Schwarzenegger agrees with Democrats

Never trust a man married to a Kennedy. That’s the lesson California Republicans are learning with Gov. Terminator in the state house. In a plan unveiled today, Schwarzenegger laid out a plan that is so much like HillaryCare, she might be able to sue the California governator for plagiarism.

While recuperating from his skiing accident, Gov. RINO has not enjoyed time on a boat charter or a similar form of recreation while waiting for his leg to heal, but instead has hard-charged ahead on his new “Democrat in GOP clothing” agenda like LaDanien Tomlinson in a playoff game. This new “HillaryCare Lite” platform from the Governator has won him the “strange new respect” that GOP politicians like John McCain enjoy when they reveal their true RINO status.

I’ll give Schwarzenegger some credit: he’s not as incompetent as the man he replaced, Grey Davis. But he’s also not a Republican.
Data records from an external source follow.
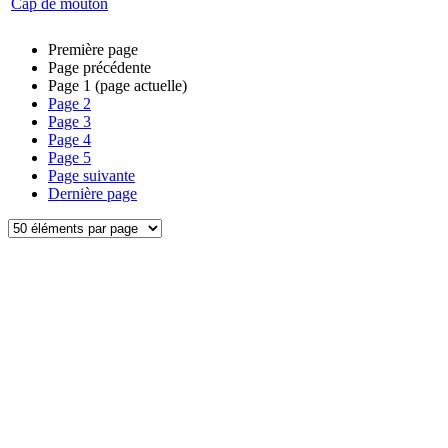
Cap de mouton
Première page
Page précédente
Page
1
(page actuelle)
Page
2
Page
3
Page
4
Page
5
Page suivante
Dernière page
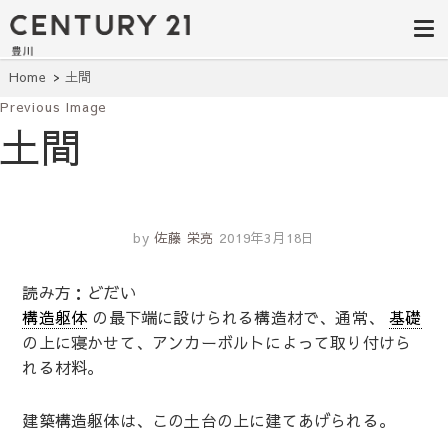
豊田市の中古
豊田市の不動産・マンション・一戸
建て・土地探しはセンチュリー21豊
住宅・土地・
川へ。豊田市内の最新物件情報を随
時更新中！駅近、建築条件無し、ペ
リノベ物件探
Home
土間
ット可、学区別など、お客様のこだ
わり条件に合わせて理想の物件を簡
Previous Image
し｜センチュ
単検索。
土間
リー21豊川
by
佐藤 栄亮
2019年3月18日
読み方：どだい
構造躯体
の最下端に設けられる構造材で、通常、
基礎
の上に寝かせて、アンカーボルトによって取り付けら
れる材料。
建築構造躯体は、この土台の上に建てあげられる。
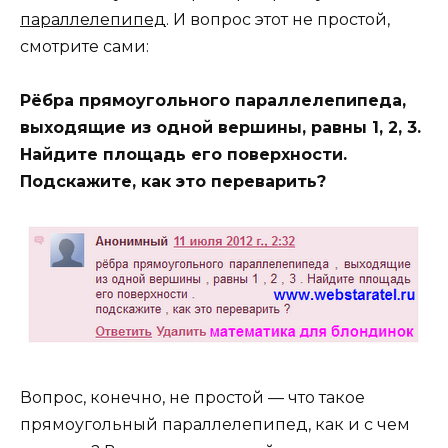
параллелепипед
. И вопрос этот не простой,
смотрите сами:
Рёбра прямоугольного параллелепипеда,
выходящие из одной вершины, равны 1, 2, 3.
Найдите площадь его поверхности.
Подскажите, как это переварить?
Вопрос, конечно, не простой — что такое
прямоугольный параллелепипед, как и с чем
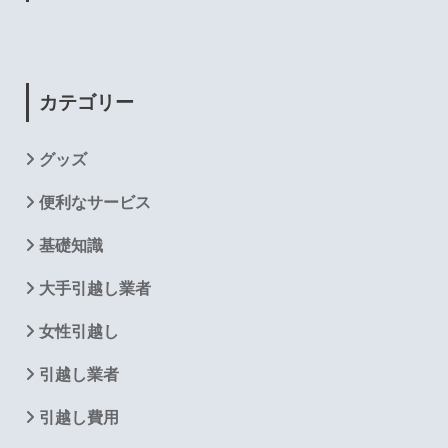
カテゴリー
グッズ
便利なサービス
基礎知識
大手引越し業者
女性引越し
引越し業者
引越し費用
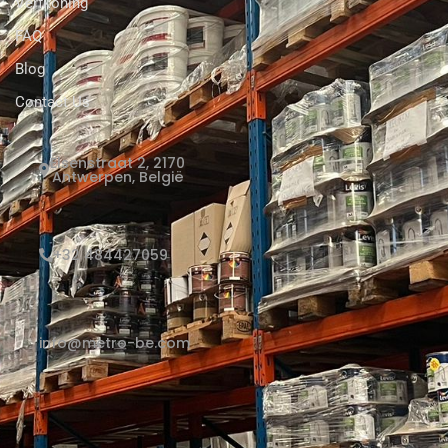
Verfkoning
FAQ
Blog
Contact Us
Elsenstraat 2, 2170
Antwerpen, België
+32 484427059
info@metro-be.com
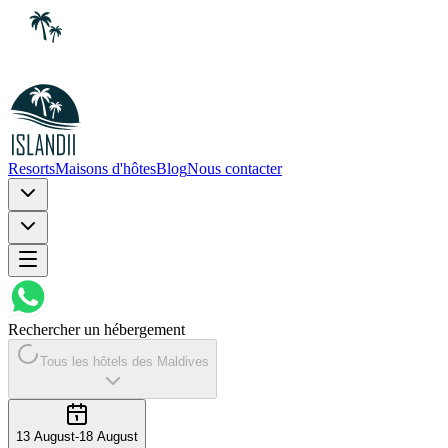
Resorts
Maisons d'hôtes
Blog
Nous contacter
Rechercher un hébergement
Tous les hôtels des Maldives
13 August
-
18 August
What bipartisan actually means…

New Dem Speaker of the House promised it shortly after the November election victory of ’06. And today, new Senate Majority Leader Harry Reid echoed the comments: “We must turn the page on partisanship and usher in a new era of bipartisan progress,” Reid said.

And it sounds all nice and snuggly and makes for a good evening news sound-byte. But the truth is in the details, outside of the five-second snippet network bigwigs allow while covering for their liberal allies on Capitol Hill.

Reid continued, “The president has 22 months left in office. If he wants to accomplish anything, he will have to work with us in Congress to pass bipartisan legislation.”

Or, in other words, he’ll have to pass the Democratic agenda, whether he likes or agrees with it, or not. That’s what bipartisanship really means.

And Speaker Pelosi has made it clear the Dems don’t want to play together with their GOP counterparts. According to a Washington Post report by Lyndsey Layton and Juliet Eilperin, “But instead of allowing Republicans to fully participate in deliberations, as promised after the Democratic victory in the Nov. 7 midterm elections, Democrats now say they will use House rules to prevent the opposition from offering alternative measures, assuring speedy passage of the bills and allowing their party to trumpet early victories.”

So Speaker Pelosi and the new Dem majority may give lip-service to bipartisanism, but in reality, they’re just like they were in 1994 when Newt Gingrich and the GOPers kicked the Dems out: they’re hogging the Lincoln bedroom, so to speak, while “generously” offering Republicans the leftover loft bed in the attic of Congress.

Dems already devouring their own…

According to a report on the Washington Business Journal, a simple press conference on lobbying reform by the newly-elected Democratic House leadership were shouted down by a group of antiwar protesters led by Cindy Sheehan, the malcontent mom who has been a thorn in George W. Bush’s side for the past 2-3 years.

I love it when liberals turn on each other. It happens often, and apparently they’ve never learned to relax and enjoy life, maybe go on a nice, relaxing Orlando vacation.

Rahm Emanuel finally gave up trying to be heard and the debacle was cut short. An unrepentant Sheehan gloated, “We wanted the Democrats to know they’re back in power because of the grass roots.”

Actually, Cindy, the Dems are back in power because the GOP abandoned its core values. If the GOP can learn its lessons from 2006, all I can say is, don’t pick out the expensive china for those new Senate and House digs. Might not last long!